Slow progress in Nigeria for women

Susan Ironzi in Nigeria, reflects on the struggle for women to get into politics, and the importance to democracy, for them to succeed.

In Nigeria, women represent 49 percent of the population, yet they occupy less than 6 percent of parliamentary seats at the National level. These indicators negate International, regional and national benchmarks of at least 30 percent representation for affirmative action.
“With only 7 women out of the Nigerian 109 Senators and 14 out of the 360 members of the Nigerian Federal House of Representatives; women in the Nigerian 8th Parliament are clearly outnumbered against their male counterparts. Nationwide that is, in both Federal and States Legislatures; there are less than 100 women out of the over one thousand four hundred men in parliament.”
Some have asked the relevance of the participation of women in governance and politics. In response, Experts have asserted that Women influence is of strategic importance not only for women empowerment, but because any perceived disadvantaged group, with adequate presentation, will have wider benefits and impact nationally.
Nigeria efforts post military era to ensure the participation of women in governance issues have been through the adoption and creation of institutions aimed to facilitate their full participation.
However, since 1999, no woman has been vice president of Nigeria; only two women have attempted to contest for the post of the president, Dr.
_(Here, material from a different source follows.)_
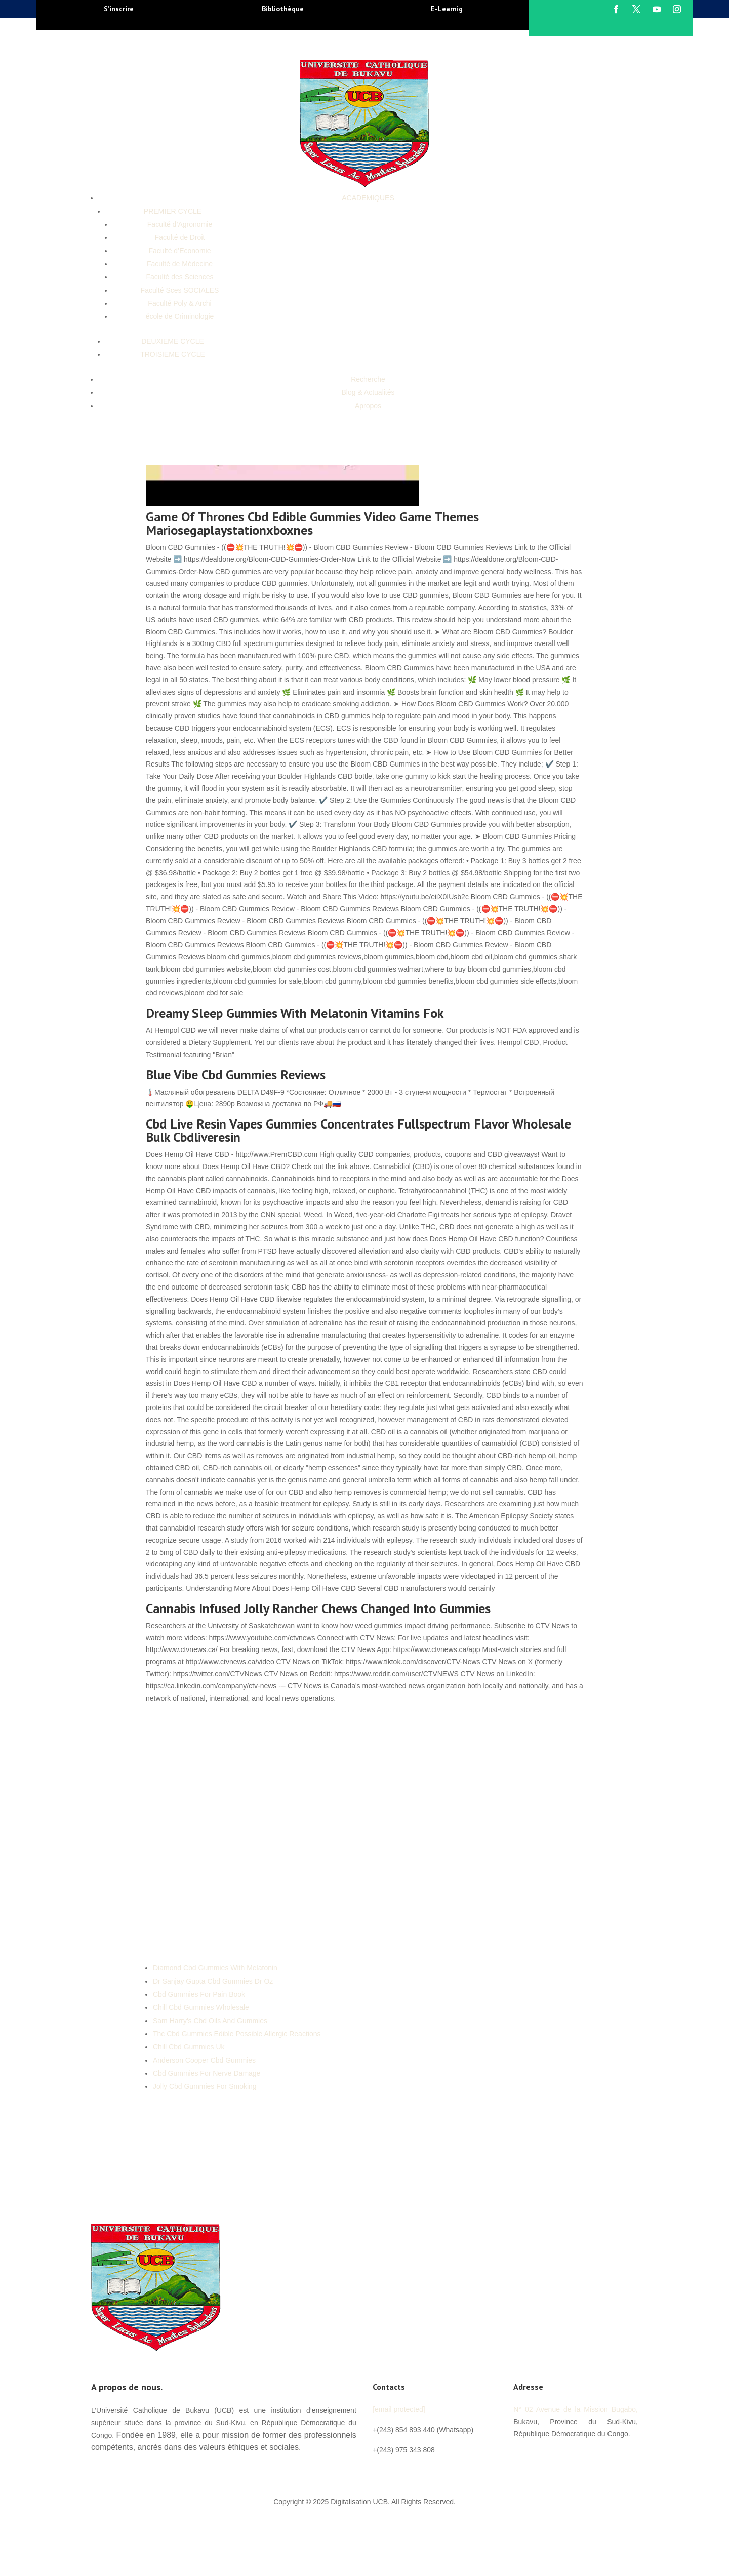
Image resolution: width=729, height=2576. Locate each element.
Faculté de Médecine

Sarah Jibril under the People’s Democratic Party and recently Remi Sonaiya under KOWA Party.
In modern democracies, the supposition is that there cannot be political power without political participation, as democracy is achieved through a process of combined participation.
The Nation has ratified the convention on the elimination of all forms of discrimination against women and adopted the 1985 Beijing Platform of Action and signed the Universal Declaration of Human Rights, International Covenant on Civil and Political Rights, International Covenant on Economic, Social and Cultural Rights, The African Charter on People’s Rights, The Protocol on the Rights of Women in Africa (Maputo protocol).
Though, so far, women still deal with gender stereotypes that usually discredit their character and face the likelihoods of being stigmatised as prostitutes. But, at both the national and international levels, there is growing academic interest in the level of participation of women in politics.